Task prompt – Return the first line of the listing below and all the lines after it through the one containing "Compagnie des Experts", exactly, without pictures.
Segment Start: Source material
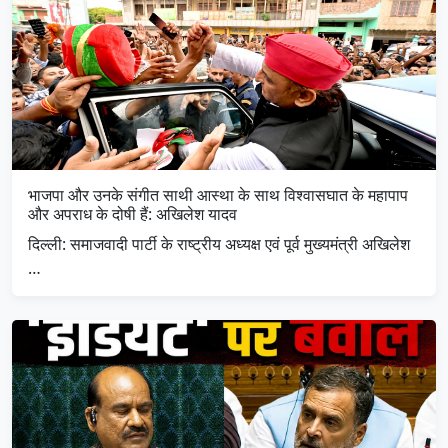
भाजपा और उनके संगीत साथी आस्था के साथ विश्वासघात के महापाप
और अपराध के दोषी हैं: अखिलेश यादव
दिल्ली: समाजवादी पार्टी के राष्ट्रीय अध्यक्ष एवं पूर्व मुख्यमंत्री अखिलेश
…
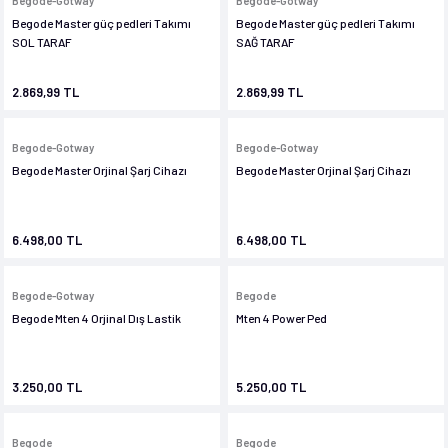
Begode-Gotway
Begode-Gotway
Begode Master güç pedleri Takımı
Begode Master güç pedleri Takımı
im
im
SOL TARAF
SAĞ TARAF
2.869,99 TL
2.869,99 TL
Begode-Gotway
Begode-Gotway
Begode Master Orjinal Şarj Cihazı
Begode Master Orjinal Şarj Cihazı
6.498,00 TL
6.498,00 TL
Begode-Gotway
Begode
Begode Mten 4 Orjinal Dış Lastik
Mten 4 Power Ped
3.250,00 TL
5.250,00 TL
Begode
Begode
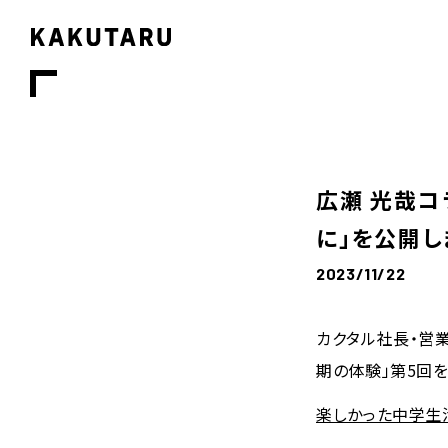
広瀬 光哉コ
に」を公開し
2023/11/22
カクタル社長・営
期の体験」第5回
楽しかった中学生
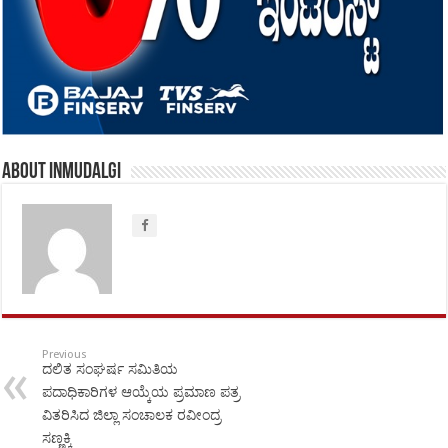
About inmudalgi
Previous
ದಲಿತ ಸಂಘರ್ಷ ಸಮಿತಿಯ
ಪದಾಧಿಕಾರಿಗಳ ಆಯ್ಕೆಯ ಪ್ರಮಾಣ ಪತ್ರ
ವಿತರಿಸಿದ ಜಿಲ್ಲಾ ಸಂಚಾಲಕ ರವೀಂದ್ರ
ಸಣ್ಣಕ್ಕಿ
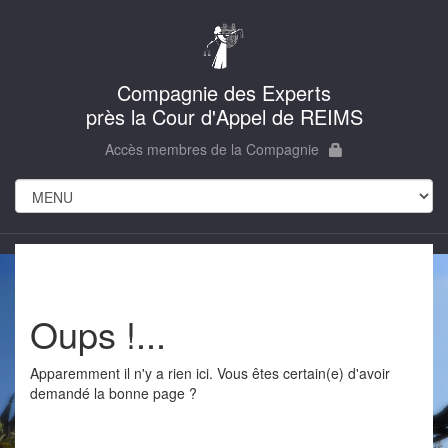
Compagnie des Experts
près la Cour d'Appel de REIMS
Accès membres de la Compagnie
Oups !...
Apparemment il n'y a rien ici. Vous êtes certain(e) d'avoir
demandé la bonne page ?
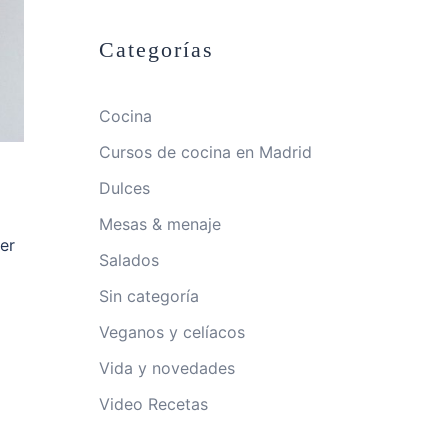
Categorías
Cocina
Cursos de cocina en Madrid
Dulces
Mesas & menaje
er
Salados
Sin categoría
Veganos y celíacos
Vida y novedades
Video Recetas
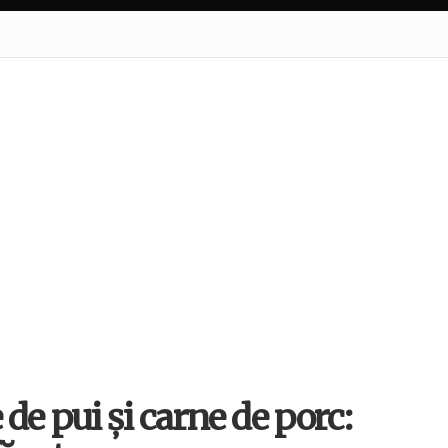
de pui și carne de porc:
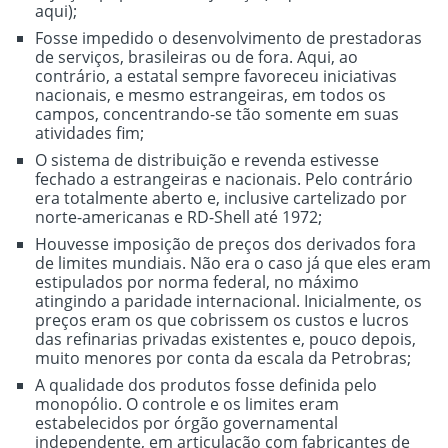
aqui);
Fosse impedido o desenvolvimento de prestadoras
de serviços, brasileiras ou de fora. Aqui, ao
contrário, a estatal sempre favoreceu iniciativas
nacionais, e mesmo estrangeiras, em todos os
campos, concentrando-se tão somente em suas
atividades fim;
O sistema de distribuição e revenda estivesse
fechado a estrangeiras e nacionais. Pelo contrário
era totalmente aberto e, inclusive cartelizado por
norte-americanas e RD-Shell até 1972;
Houvesse imposição de preços dos derivados fora
de limites mundiais. Não era o caso já que eles eram
estipulados por norma federal, no máximo
atingindo a paridade internacional. Inicialmente, os
preços eram os que cobrissem os custos e lucros
das refinarias privadas existentes e, pouco depois,
muito menores por conta da escala da Petrobras;
A qualidade dos produtos fosse definida pelo
monopólio. O controle e os limites eram
estabelecidos por órgão governamental
independente, em articulação com fabricantes de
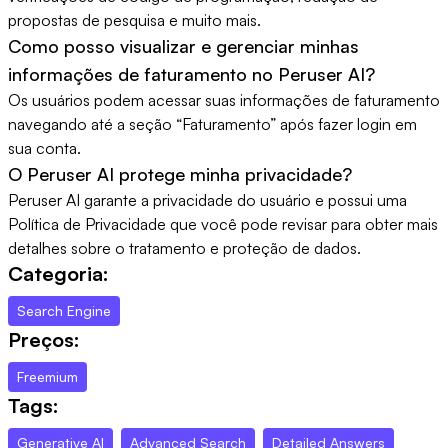
propostas de pesquisa e muito mais.
Como posso visualizar e gerenciar minhas
informações de faturamento no Peruser AI?
Os usuários podem acessar suas informações de faturamento
navegando até a seção “Faturamento” após fazer login em
sua conta.
O Peruser AI protege minha privacidade?
Peruser AI garante a privacidade do usuário e possui uma
Política de Privacidade que você pode revisar para obter mais
detalhes sobre o tratamento e proteção de dados.
Categoria:
Search Engine
Preços:
Freemium
Tags:
Generative AI
Advanced Search
Detailed Answers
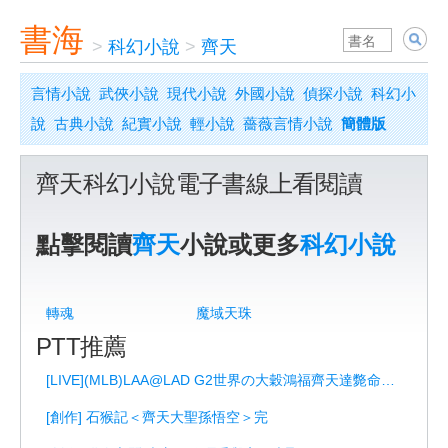
書海
>
科幻小說
>
齊天
言情小說
武俠小說
現代小說
外國小說
偵探小說
科幻小
說
古典小說
紀實小說
輕小說
薔薇言情小說
簡體版
齊天科幻小說電子書線上看閱讀
點擊閱讀
齊天
小說或更多
科幻小說
轉魂
魔域天珠
PTT推薦
[LIVE](MLB)LAA@LAD G2世界の大穀鴻福齊天達斃命使係列
[創作] 石猴記＜齊天大聖孫悟空＞完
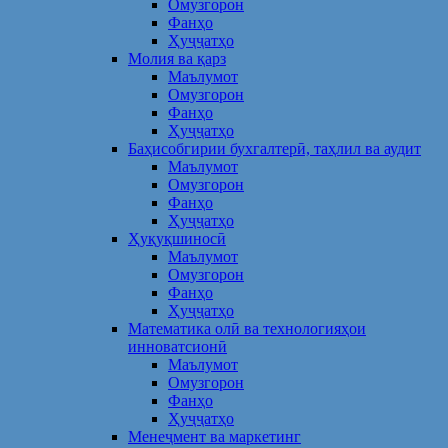
Омузгорон
Фанҳо
Ҳуҷҷатҳо
Молия ва қарз
Маълумот
Омузгорон
Фанҳо
Ҳуҷҷатҳо
Баҳисобгирии бухгалтерӣ, таҳлил ва аудит
Маълумот
Омузгорон
Фанҳо
Ҳуҷҷатҳо
Ҳуқуқшиносӣ
Маълумот
Омузгорон
Фанҳо
Ҳуҷҷатҳо
Математика олӣ ва технологияҳои
инноватсионӣ
Маълумот
Омузгорон
Фанҳо
Ҳуҷҷатҳо
Менеҷмент ва маркетинг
Segment End: Source material
Problem solution –
भाजपा और उनके संगीत साथी आस्था के साथ विश्वासघात के महापाप
और अपराध के दोषी हैं: अखिलेश यादव
दिल्ली: समाजवादी पार्टी के राष्ट्रीय अध्यक्ष एवं पूर्व मुख्यमंत्री अखिलेश
…
Begode-Gotway
Begode-Gotway
Begode Master güç pedleri Takımı
Begode Master güç pedleri Takımı
im
im
SOL TARAF
SAĞ TARAF
2.869,99 TL
2.869,99 TL
Begode-Gotway
Begode-Gotway
Begode Master Orjinal Şarj Cihazı
Begode Master Orjinal Şarj Cihazı
6.498,00 TL
6.498,00 TL
Begode-Gotway
Begode
Begode Mten 4 Orjinal Dış Lastik
Mten 4 Power Ped
3.250,00 TL
5.250,00 TL
Begode
Begode
広瀬 光哉コ
に」を公開し
2023/11/22
カクタル社長・営
期の体験」第5回
楽しかった中学生
About inmudalgi
Previous
ದಲಿತ ಸಂಘರ್ಷ ಸಮಿತಿಯ
ಪದಾಧಿಕಾರಿಗಳ ಆಯ್ಕೆಯ ಪ್ರಮಾಣ ಪತ್ರ
ವಿತರಿಸಿದ ಜಿಲ್ಲಾ ಸಂಚಾಲಕ ರವೀಂದ್ರ
ಸಣ್ಣಕ್ಕಿ
Compagnie des Experts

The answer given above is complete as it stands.